Learn how to create more powerful data mining applications with this comprehensive Python guide to advance data analytics techniques
About This Book
- Dive deeper into data mining with Python – don't be complacent, sharpen your skills!
- From the most common elements of data mining to cutting-edge techniques, we've got you covered for any data-related challenge
- Become a more fluent and confident Python data-analyst, in full control of its extensive range of libraries
Who This Book Is For
This book is for data scientists who are already familiar with some basic data mining techniques such as SQL and machine learning, and who are comfortable with Python. If you are ready to learn some more advanced techniques in data mining in order to become a data mining expert, this is the book for you!
What You Will Learn
- Explore techniques for finding frequent itemsets and association rules in large data sets
- Learn identification methods for entity matches across many different types of data
- Identify the basics of network mining and how to apply it to real-world data sets
- Discover methods for detecting the sentiment of text and for locating named entities in text
- Observe multiple techniques for automatically extracting summaries and generating topic models for text
- See how to use data mining to fix data anomalies and how to use machine learning to identify outliers in a data set
Data mining is an integral part of the data science pipeline. It is the foundation of any successful data-driven strategy – without it, you'll never be able to uncover truly transformative insights. Since data is vital to just about every modern organization, it is worth taking the next step to unlock even greater value and more meaningful understanding.

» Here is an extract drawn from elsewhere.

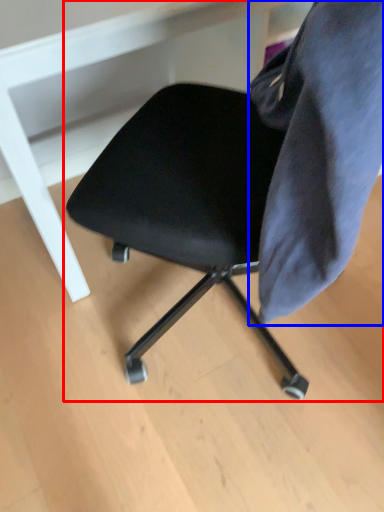 Question: Which object appears farthest to the camera in this image, chair (highlighted by a red box) or fabric (highlighted by a blue box)?

Choices:
 (A) chair
 (B) fabric

Answer: (B)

If you already know the fundamentals of data mining with Python, you are now ready to experiment with more interesting, advanced data analytics techniques using Python's easy-to-use interface and extensive range of libraries.
In this book, you'll go deeper into many often overlooked areas of data mining, including association rule mining, entity matching, network mining, sentiment analysis, named entity recognition, text summarization, topic modeling, and anomaly detection. For each data mining technique, we'll review the state-of-the-art and current best practices before comparing a wide variety of strategies for solving each problem. We will then implement example solutions using real-world data from the domain of software engineering, and we will spend time learning how to understand and interpret the results we get.
By the end of this book, you will have solid experience implementing some of the most interesting and relevant data mining techniques available today, and you will have achieved a greater fluency in the important field of Python data analytics.
Style and approach
This book will teach you the intricacies in applying data mining using real-world scenarios and will act as a very practical solution to your data mining needs.